COMP4620/8620 - Advanced Topics in AI
2011: Reasoning about Discrete Event Systems
This year (2011) the Advanced AI course will focus on reasoning about discrete event systems, including topics such as automated planning, diagnosis, and runtime verification and model checking. Note that the course content varies from year to year: material from past years can be accessed through the links in the menu to the left.
- No news is good news.
Offered By: The AI Group @
School of Computer Science @
Australian National University
Offered In: Second Semester, 2011.
Coordinator/lecturer: Patrik Haslum
Target: Undergraduate (COMP4620) and Graduate (COMP8620) students. Others welcome.
Enrollment: Undergraduates: The usual way via ISIS. Honors&Graduates&Others: Contact lecturer.
Admin: Julie Arnold
Course Subject: Computer Science
Unit Value: 6 units
Indicative Assessment: Assessment will be based on assignments.
Indicative Workload: TBA.
Prerequisite: COMP3620 (Intro2AI) or equivalent; a good grasp of basic theoretical computer science (propositional logic, basic complexity theory); some programming experience.
Prescribed texts: Reading material, consisting mostly of research papers, will be distributed.
Study@ANU page: PLEASE IGNORE THE STUDY@ PAGE. IT HAS NOT BEEN UPDATED. THE INFORMATION ON IT IS NOT VALID.
StudentDB page: https://cecs.anu.edu.au/studentdb/courses/students/csg_student.cgi?Course_Code=COMP4620
Wattle page: http://wattlecourses.anu.edu.au/course/view.php?id=10671
This page: http://cs.anu.edu.au/courses/COMP4620/2011.html
Discrete event models capture the dynamics of systems that evolve by discrete events. Examples of such systems include digital control systems, as found in embedded and autonomous systems (including robots), telecommunications, etc., but also protocols, workflows, games, and even models of evolution.
System models can be used for many purposes:
- Monitoring & diagnosis: Observing (as far as it can be observed) the behaviour of the system over time, the model is used to infer the state of the system, check if it is functioning correctly, and if not, to determine what faults may have occurred.

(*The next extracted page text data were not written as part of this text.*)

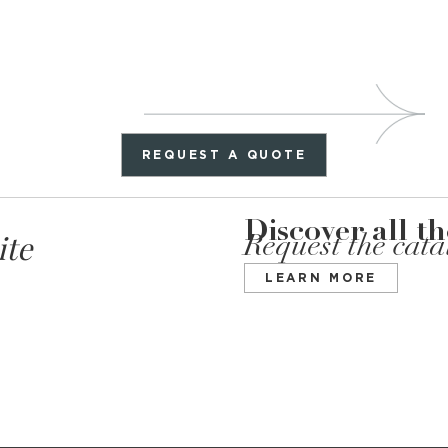
REQUEST A QUOTE
Discover all t
ite
Request the cat
LEARN MORE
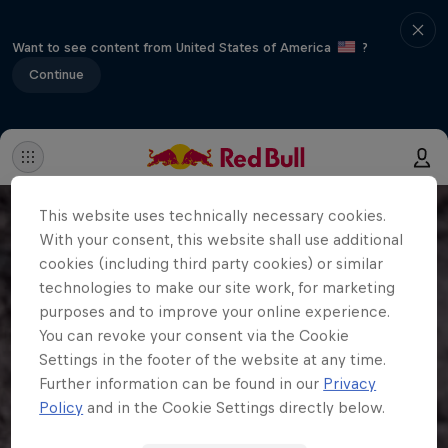
Want to see content from United States of America
?
Continue
This website uses technically necessary cookies.
With your consent, this website shall use additional
cookies (including third party cookies) or similar
technologies to make our site work, for marketing
purposes and to improve your online experience.
You can revoke your consent via the Cookie
Settings in the footer of the website at any time.
Further information can be found in our
Privacy
Policy
and in the Cookie Settings directly below.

- Planning & control: Using the model of system behaviour, devise a plan of control actions to drive/guide the system to a desired goal state or keep it in desired states.
- Verification: Analyse the model, either in advance or at runtime, to determine if it meets desired criteria.

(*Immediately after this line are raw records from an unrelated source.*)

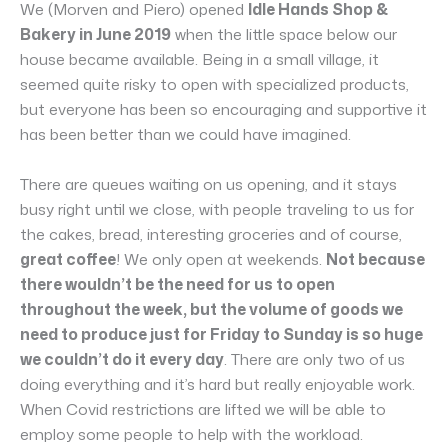
We (Morven and Piero) opened
Idle Hands Shop &
Bakery in June 2019
when the little space below our
house became available. Being in a small village, it
seemed quite risky to open with specialized products,
but everyone has been so encouraging and supportive it
has been better than we could have imagined.
There are queues waiting on us opening, and it stays
busy right until we close, with people traveling to us for
the cakes, bread, interesting groceries and of course,
great coffee
! We only open at weekends.
Not because
there wouldn’t be the need for us to open
throughout the week, but the volume of goods we
need to produce just for Friday to Sunday is so huge
we couldn’t do it every day
. There are only two of us
doing everything and it’s hard but really enjoyable work.
When Covid restrictions are lifted we will be able to
employ some people to help with the workload.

The course will cover some material related to all these uses, as well as the art of modelling practical systems in discrete-event formalisms.

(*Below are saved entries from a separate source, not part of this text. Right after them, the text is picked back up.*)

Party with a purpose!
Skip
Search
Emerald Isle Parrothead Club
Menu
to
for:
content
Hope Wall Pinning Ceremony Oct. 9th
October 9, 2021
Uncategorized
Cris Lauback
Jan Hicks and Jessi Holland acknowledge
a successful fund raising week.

Assessment will be based on assignments. The exact contents of assignments is yet to be determined, but in general, each one will require students to read and understand some material (probably research papers), describing, e.g., methods of solving a particular type of problem, or different positions in a debate, and then apply that understanding, for example by designing experiments to evaluate the capability of a problem-solving method, or the validity of arguments, and summarise their findings in a short written report.